* DATA RECORDS:
_____
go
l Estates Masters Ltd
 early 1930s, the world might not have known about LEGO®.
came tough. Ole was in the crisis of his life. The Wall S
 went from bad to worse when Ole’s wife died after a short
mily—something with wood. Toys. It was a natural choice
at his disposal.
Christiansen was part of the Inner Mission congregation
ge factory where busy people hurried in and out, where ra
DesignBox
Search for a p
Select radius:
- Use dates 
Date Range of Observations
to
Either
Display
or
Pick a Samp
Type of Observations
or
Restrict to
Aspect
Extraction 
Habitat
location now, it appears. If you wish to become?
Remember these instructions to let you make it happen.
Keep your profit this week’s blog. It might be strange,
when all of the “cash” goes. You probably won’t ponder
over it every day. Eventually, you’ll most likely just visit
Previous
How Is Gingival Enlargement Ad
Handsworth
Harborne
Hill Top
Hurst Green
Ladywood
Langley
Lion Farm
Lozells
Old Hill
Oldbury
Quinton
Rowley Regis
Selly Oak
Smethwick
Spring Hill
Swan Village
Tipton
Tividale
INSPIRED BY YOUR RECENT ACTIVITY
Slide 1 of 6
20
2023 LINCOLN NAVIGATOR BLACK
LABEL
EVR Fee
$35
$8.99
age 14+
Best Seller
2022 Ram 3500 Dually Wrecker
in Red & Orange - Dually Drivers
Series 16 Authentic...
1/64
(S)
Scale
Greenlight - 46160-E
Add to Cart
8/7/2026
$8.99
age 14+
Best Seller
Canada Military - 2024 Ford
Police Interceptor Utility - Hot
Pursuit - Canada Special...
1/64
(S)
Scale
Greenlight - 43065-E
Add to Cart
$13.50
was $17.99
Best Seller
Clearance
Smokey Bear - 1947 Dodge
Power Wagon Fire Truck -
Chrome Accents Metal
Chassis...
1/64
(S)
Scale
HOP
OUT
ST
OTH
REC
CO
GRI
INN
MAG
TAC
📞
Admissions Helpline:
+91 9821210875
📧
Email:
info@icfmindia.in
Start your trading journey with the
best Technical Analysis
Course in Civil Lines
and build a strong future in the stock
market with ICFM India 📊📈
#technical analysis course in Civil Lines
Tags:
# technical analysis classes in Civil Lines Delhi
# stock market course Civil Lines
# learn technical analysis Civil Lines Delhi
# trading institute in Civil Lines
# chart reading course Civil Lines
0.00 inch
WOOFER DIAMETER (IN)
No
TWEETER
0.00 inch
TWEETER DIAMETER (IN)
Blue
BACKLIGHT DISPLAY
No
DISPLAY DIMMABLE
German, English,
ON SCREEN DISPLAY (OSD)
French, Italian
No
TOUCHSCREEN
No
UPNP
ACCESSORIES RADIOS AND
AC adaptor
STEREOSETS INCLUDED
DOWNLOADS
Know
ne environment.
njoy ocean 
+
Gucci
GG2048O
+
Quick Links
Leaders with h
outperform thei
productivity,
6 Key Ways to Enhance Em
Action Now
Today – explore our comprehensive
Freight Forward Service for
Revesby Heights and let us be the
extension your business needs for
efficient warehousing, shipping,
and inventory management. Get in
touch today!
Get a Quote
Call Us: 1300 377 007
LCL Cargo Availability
_____
Return the line where "market with ICFM India 📊📈" appears, then every line after it to the end of the listing, all exactly as written.

market with ICFM India 📊📈
#technical analysis course in Civil Lines
Tags:
# technical analysis classes in Civil Lines Delhi
# stock market course Civil Lines
# learn technical analysis Civil Lines Delhi
# trading institute in Civil Lines
# chart reading course Civil Lines
0.00 inch
WOOFER DIAMETER (IN)
No
TWEETER
0.00 inch
TWEETER DIAMETER (IN)
Blue
BACKLIGHT DISPLAY
No
DISPLAY DIMMABLE
German, English,
ON SCREEN DISPLAY (OSD)
French, Italian
No
TOUCHSCREEN
No
UPNP
ACCESSORIES RADIOS AND
AC adaptor
STEREOSETS INCLUDED
DOWNLOADS
Know
ne environment.
njoy ocean 
+
Gucci
GG2048O
+
Quick Links
Leaders with h
outperform thei
productivity,
6 Key Ways to Enhance Em
Action Now
Today – explore our comprehensive
Freight Forward Service for
Revesby Heights and let us be the
extension your business needs for
efficient warehousing, shipping,
and inventory management. Get in
touch today!
Get a Quote
Call Us: 1300 377 007
LCL Cargo Availability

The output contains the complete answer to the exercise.